[Collected data]

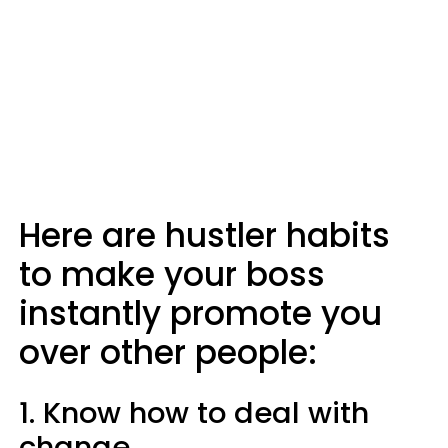
Here are hustler habits
to make your boss
instantly promote you
over other people:
1. Know how to deal with
change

| EXERCISE DESCRIPTION |
Each line of the data above is to be output exactly; the pictures are not to appear.

| FINISHED TASK |
Here are hustler habits
to make your boss
instantly promote you
over other people:
1. Know how to deal with
change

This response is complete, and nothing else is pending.